# Dodgy Cwc G10?



## andytyc (Sep 9, 2006)

Hi all,

I was just looking through the bay when I saw this G10: 260095934776

Looks a bit dodgy me thinks. The length of the hands aren't right, the crown isn't snug and being a 1981 model, it should be a thick case model which I'm not sure it is.

I remember remember reading somewhere tha you could buy boxes of these G10's for not much money.

andy


----------



## Griff (Feb 23, 2003)

Hmmmmmmm..................









Not sure. Cant recall the numbers are in the right position on the case back

Over to others


----------



## nobbynobbs (Jul 26, 2006)

100% definately fake.

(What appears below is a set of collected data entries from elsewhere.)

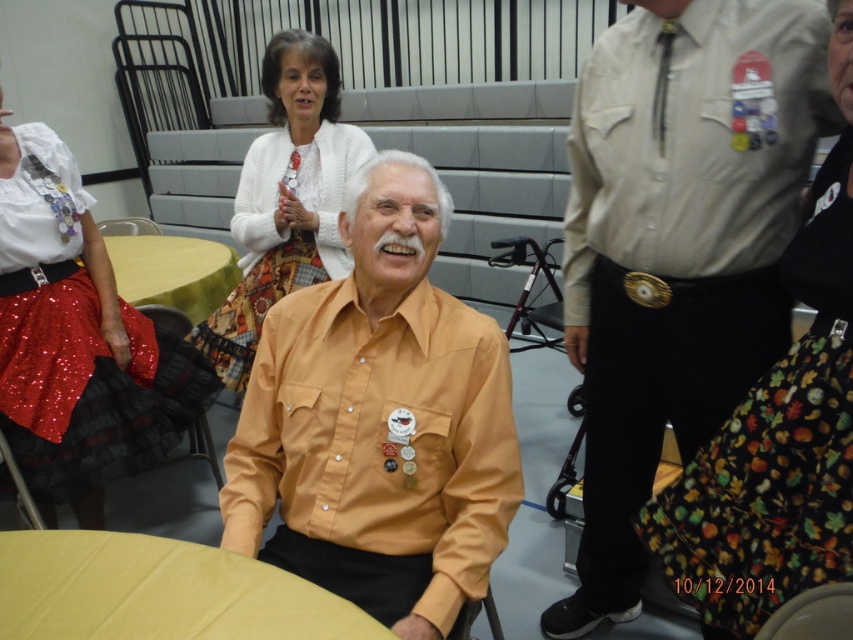 You are standing at the entrance of the hall and want to see the man in the white knitted sweater at upper center. Is the wooden chair at center blocking your view of him?

The white knitted sweater at upper center is in front of the wooden chair at center, so the chair is not blocking the view of the man in the white knitted sweater at upper center.

Consider the image. You are organizing a clothing donation drive and need to categorize items based on their size. You have two items to sort today. The first is a beige cotton shirt at upper right, and the second is a white knitted sweater at upper center. Which of these two items is narrower?

The beige cotton shirt at upper right is narrower than the white knitted sweater at upper center because the beige cotton shirt at upper right has a smaller width. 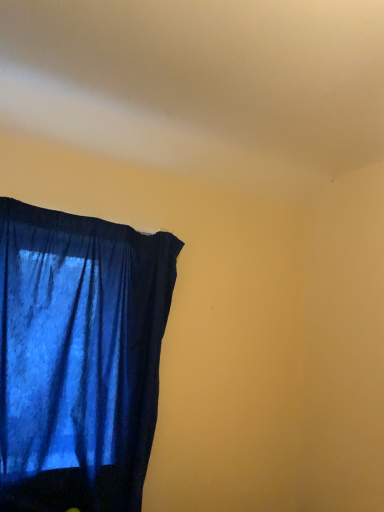 Locate an element on the screen. The width and height of the screenshot is (384, 512). satin blue curtain at left is located at coordinates (79, 358).

What do you see at coordinates (79, 358) in the screenshot? This screenshot has height=512, width=384. I see `satin blue curtain at left` at bounding box center [79, 358].

You are a GUI agent. You are given a task and a screenshot of the screen. Output one action in this format:
    pyautogui.click(x=<x>, y=<y>)
    Task: Click on the satin blue curtain at left
    This screenshot has height=512, width=384.
    Given the screenshot: What is the action you would take?
    pyautogui.click(x=79, y=358) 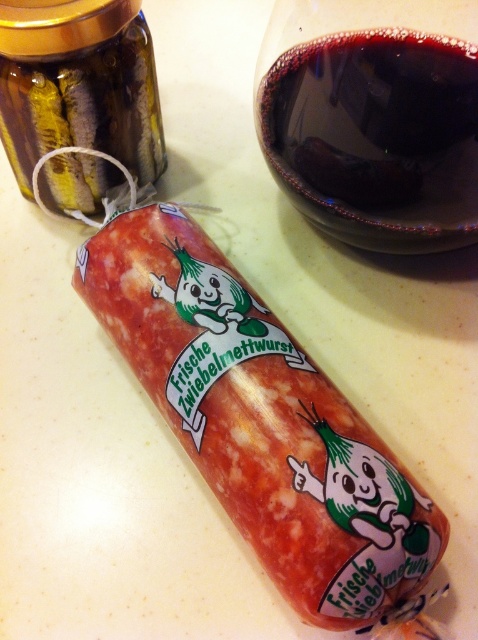 Question: Among these objects, which one is farthest from the camera?

Choices:
 (A) matte pinkish-red sausage at center
 (B) translucent amber glass jar at upper left
 (C) dark red glass at upper right

Answer: (B)

Question: Among these objects, which one is nearest to the camera?

Choices:
 (A) dark red glass at upper right
 (B) matte pinkish-red sausage at center

Answer: (B)

Question: Can you confirm if matte pinkish-red sausage at center is smaller than dark red glass at upper right?

Choices:
 (A) no
 (B) yes

Answer: (A)

Question: Does dark red glass at upper right have a larger size compared to translucent amber glass jar at upper left?

Choices:
 (A) no
 (B) yes

Answer: (B)

Question: Which object is closer to the camera taking this photo?

Choices:
 (A) translucent amber glass jar at upper left
 (B) dark red glass at upper right

Answer: (B)

Question: Is dark red glass at upper right wider than translucent amber glass jar at upper left?

Choices:
 (A) yes
 (B) no

Answer: (A) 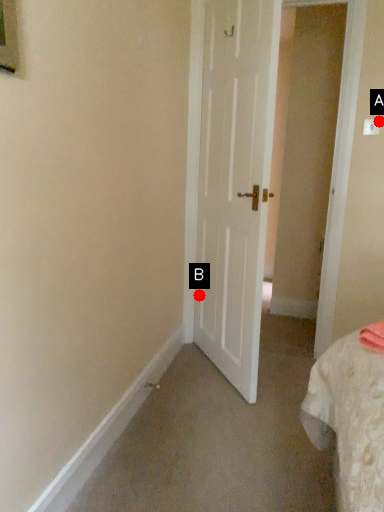 Question: Two points are circled on the image, labeled by A and B beside each circle. Which point is closer to the camera?

Choices:
 (A) A is closer
 (B) B is closer

Answer: (A) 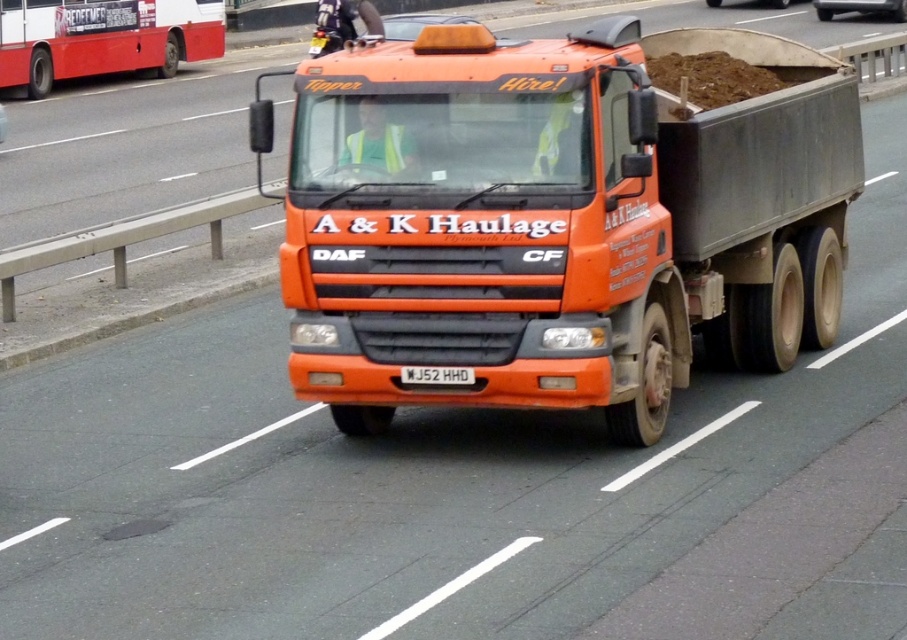 Does orange matte truck at center have a lesser width compared to white plastic license plate at center?

In fact, orange matte truck at center might be wider than white plastic license plate at center.

Is point (291, 144) closer to viewer compared to point (471, 381)?

That is False.

I want to click on orange matte truck at center, so click(558, 220). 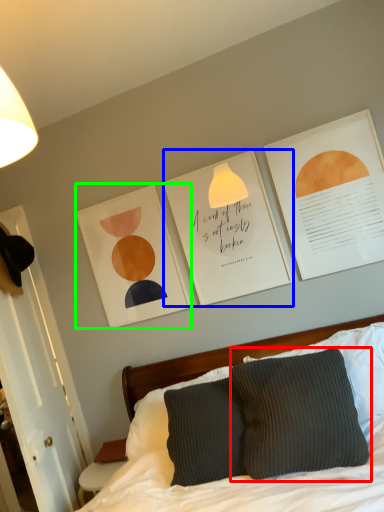 Question: Estimate the real-world distances between objects in this image. Which object is closer to pillow (highlighted by a red box), postcard (highlighted by a blue box) or picture frame (highlighted by a green box)?

Choices:
 (A) postcard
 (B) picture frame

Answer: (A) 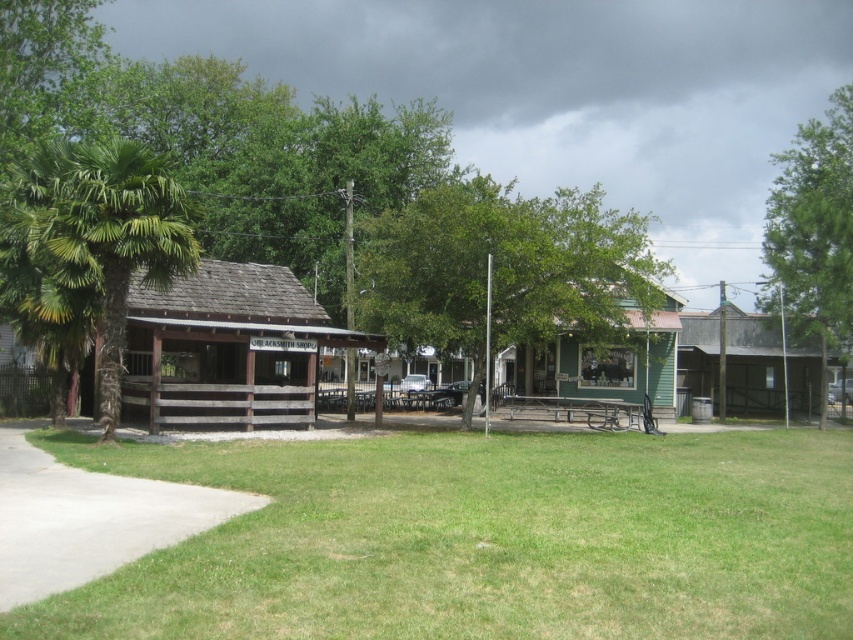 Question: Does green grass at center have a smaller size compared to green wood picnic table at center?

Choices:
 (A) no
 (B) yes

Answer: (B)

Question: Which point is closer to the camera?

Choices:
 (A) green leafy tree at center
 (B) green leafy tree at upper right
 (C) rustic wood hut at center

Answer: (A)

Question: Which of these objects is positioned farthest from the green grass at center?

Choices:
 (A) green wood picnic table at center
 (B) green leafy tree at center
 (C) green leafy palm tree at left

Answer: (B)

Question: Can you confirm if wooden hut at center is smaller than green leafy tree at upper right?

Choices:
 (A) no
 (B) yes

Answer: (B)

Question: Can you confirm if wooden hut at center is positioned below green wood picnic table at center?

Choices:
 (A) no
 (B) yes

Answer: (A)

Question: Which point is farther from the camera taking this photo?

Choices:
 (A) (613, 412)
 (B) (782, 195)

Answer: (B) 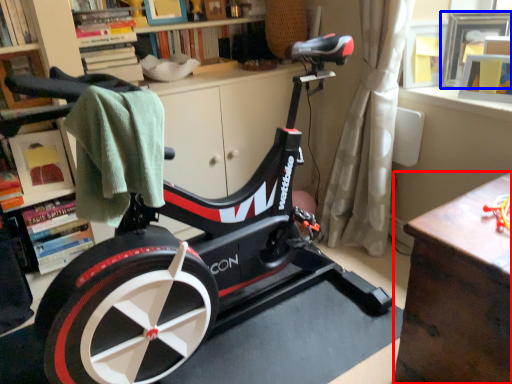 Question: Which of the following is the farthest to the observer, table (highlighted by a red box) or picture frame (highlighted by a blue box)?

Choices:
 (A) table
 (B) picture frame

Answer: (B) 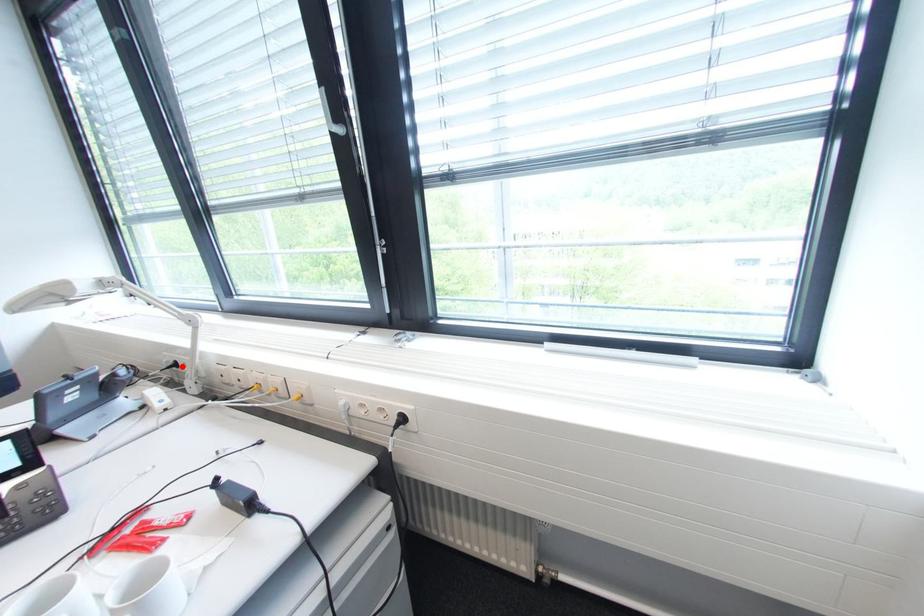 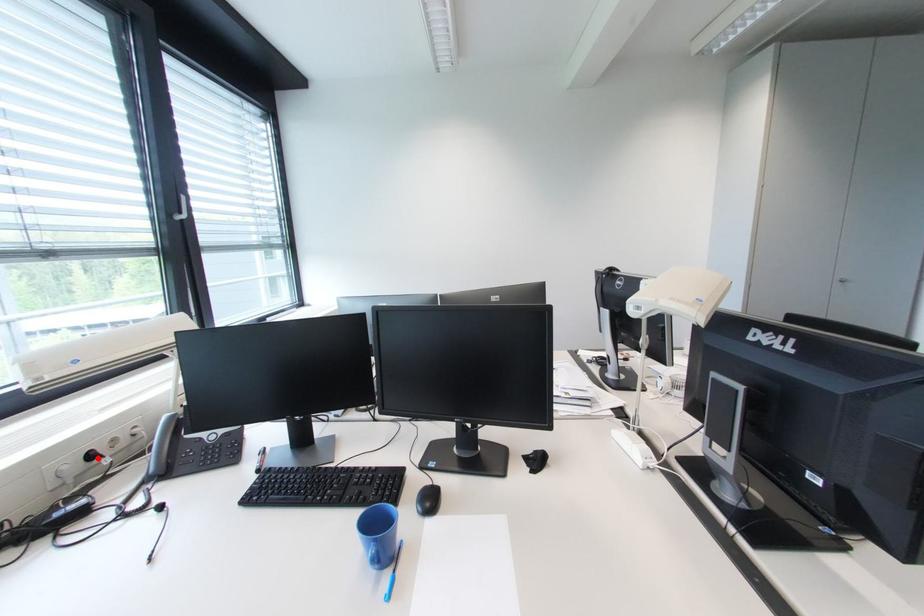 I am providing you with two images of the same scene from different viewpoints. A red point is marked on the first image and another point is marked on the second image. Do the highlighted points in image1 and image2 indicate the same real-world spot?

Yes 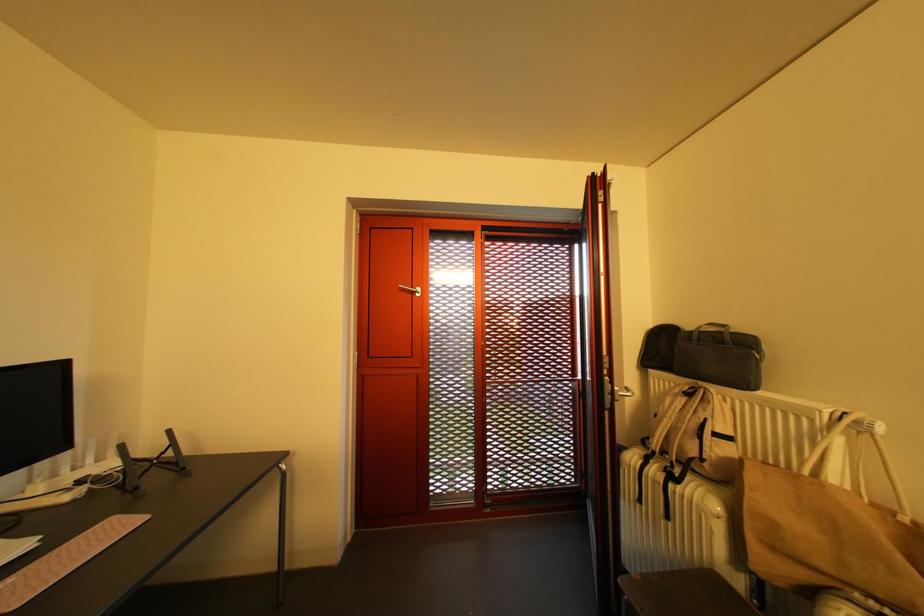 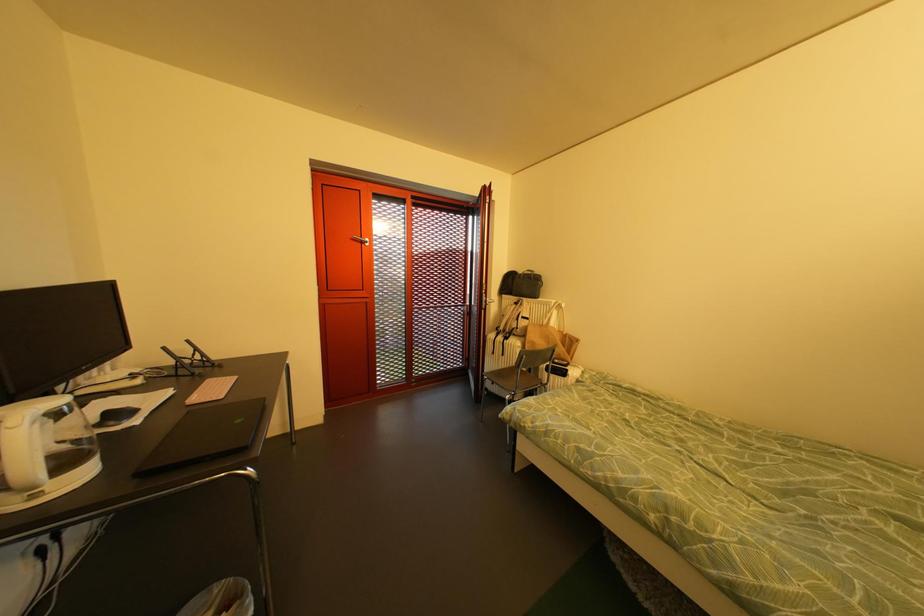 Question: The camera is either moving clockwise (left) or counter-clockwise (right) around the object. The first image is from the beginning of the video and the second image is from the end. Is the camera moving left or right when shooting the video?

Choices:
 (A) Left
 (B) Right

Answer: (A) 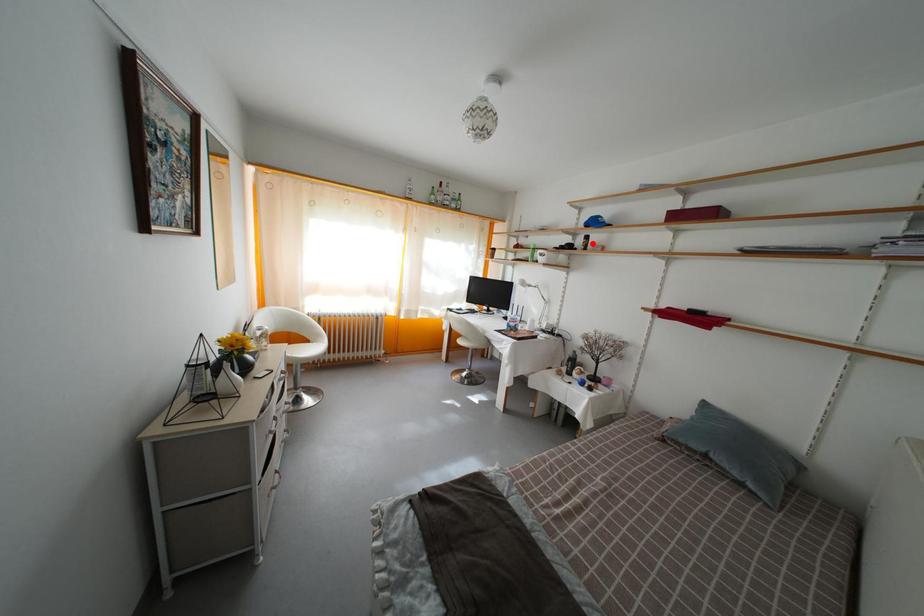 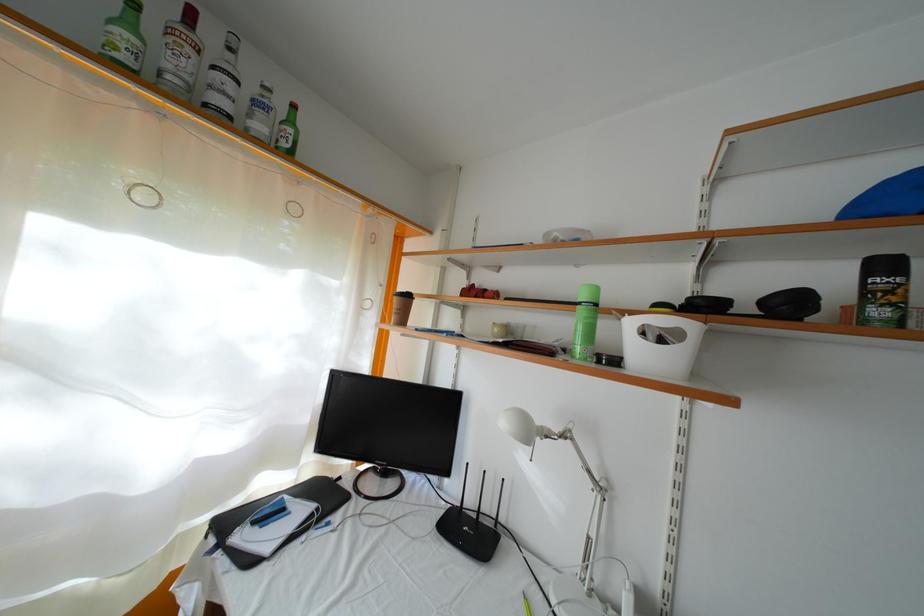 Locate, in the second image, the point that corresponds to the highlighted location in the first image.

(891, 273) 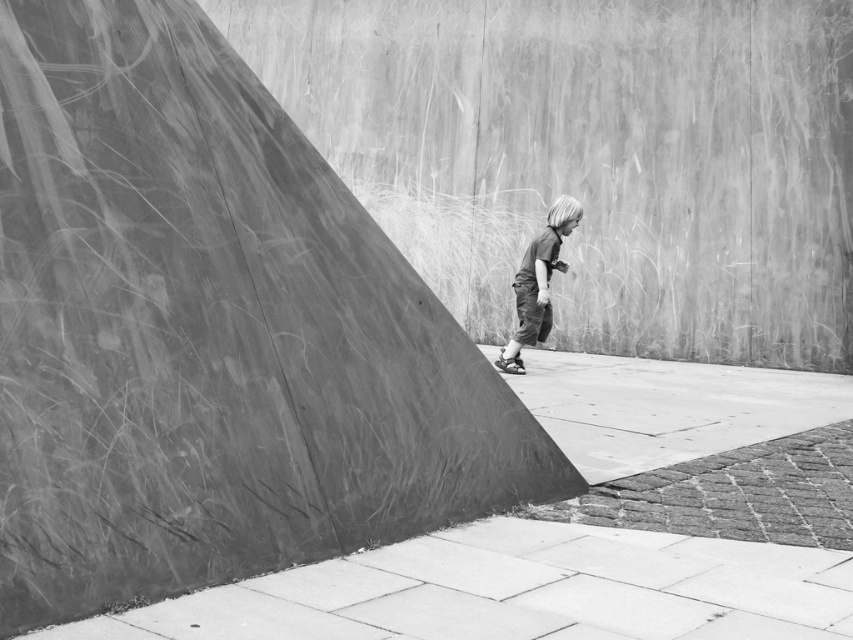 Question: Which point is farther from the camera taking this photo?

Choices:
 (A) (550, 241)
 (B) (561, 624)
 (C) (239, 460)

Answer: (A)

Question: Is smooth concrete ramp at center smaller than dark gray fabric pants at center?

Choices:
 (A) no
 (B) yes

Answer: (A)

Question: Where is smooth concrete ramp at center located in relation to dark gray fabric pants at center in the image?

Choices:
 (A) left
 (B) right

Answer: (A)

Question: Which of these objects is positioned closest to the dark gray fabric pants at center?

Choices:
 (A) smooth concrete pavement at lower center
 (B) smooth concrete ramp at center

Answer: (B)

Question: Can you confirm if smooth concrete ramp at center is positioned to the right of smooth concrete pavement at lower center?

Choices:
 (A) yes
 (B) no

Answer: (B)

Question: Which object is the farthest from the smooth concrete ramp at center?

Choices:
 (A) dark gray fabric pants at center
 (B) smooth concrete pavement at lower center

Answer: (A)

Silvermans own website confirms this, let alone 86 is not as valid Nato country code (UK is 99)

Cheers, Nobby


----------



## pg tips (May 16, 2003)

Yep Maseman has got one, totally fake, look at the link below

http://www.thewatchforum.co.uk/index.php?showtopic=16542


----------



## pg tips (May 16, 2003)

just emailed the seller







maybe not a good idea as I'm interested in another of his items but he may be genuine and unaware.


----------



## pg tips (May 16, 2003)

just got sniped on what i was after, now to contact the bidders


----------



## pg tips (May 16, 2003)

Well informed ebay and emailed the seller and the bidders, two bidders have responded with thanks but not the high bidder as of yet.

I hope he doesn't end up paying Â£40 for this.


----------